Welcome to El Paso, TX and Cuidad Juarez
Due to the bigger and better highway it is faster if you are traveling East to travel on the US side of the highway than the Mexican side. Just to cram into our schedule as many places as we possibly could fit we decided to go into the state of Texas and visit El Paso for a day.
El Paso is a beautiful Southwestern (Northeastern if you are from) Texas town. While we were there I was able to see St. Patrick’s Cathedral that was built in 1914. During this time Mexico was in the middle of a heated revolution and the Catholic church was heavily suppressed in Mexico. St. Patrick’s Cathedral was built as a refugee location for Catholics fleeing the Mexican Revolution. We stayed in an Extended Stay by the airport which was nice because we had a full kitchen, which we used to buy groceries and save on meal costs.

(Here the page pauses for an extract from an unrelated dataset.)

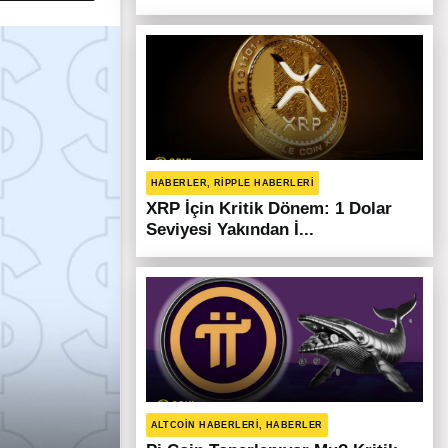
HABERLER, RIPPLE HABERLERI
XRP İçin Kritik Dönem: 1 Dolar
Seviyesi Yakından İ...
ALTCOIN HABERLERI, HABERLER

We got in to our hotel room by nightfall and stayed up long enough to see the ball drop in New York. By this time in our trip Denise was a little tired of all the driving we had done so she decided she needed to rest the next morning. I on the other hand was not as tired so I decided to cross the bridge and visit Cuidad Juarez in the Mexican state of Chihuahua. Here is a video of me crossing the border:
I am only sort of joking with this video. From the moment I got in my uber to time I actually set foot in Mexico I must have been warned from 7-8 locals that I was doing something crazy. The fear is real. I had an uber driver tell me that his wife was Cuidad Juarez and she hadn’t seen her family in 20 years because she is so afraid of what happens there. When I started making a video at the gate where you pay 50 cents to cross a guy walked across the street just to warn me of the “mistake” I was making.
I on the other hand am known by my friends and family as a bit eccentric and it should come as no surprise that all this made me even more eager to pay my 50 cents and cross the border.
I have to say when I finally did cross over I was very disappointed. For all the people hanging out on the US side of the bridge there was no one waiting on the Mexican side. Nada (nothing), as the Mexicans would say, it took me walking two blocks before I actually saw another person on the street. It was very anticlimactic considering all the warnings I had received.
The truth of the matter is Americans have been coming to Juarez since forever and it became a very popular place in the 20s and 30s due to the prohibition. In my research I was able to find out that there is a claim that the Margarita was first made in Juarez in 1942 in the now Kentucky Bar that was established in 1920. I say claimed because Rosarito, Mexico also claims they invented the beverage in 1938. I don’t drink but I do find the history interesting. There was even one very famous club called the Lobby Cafe that was said to have been run by Al Capone’s top Captains.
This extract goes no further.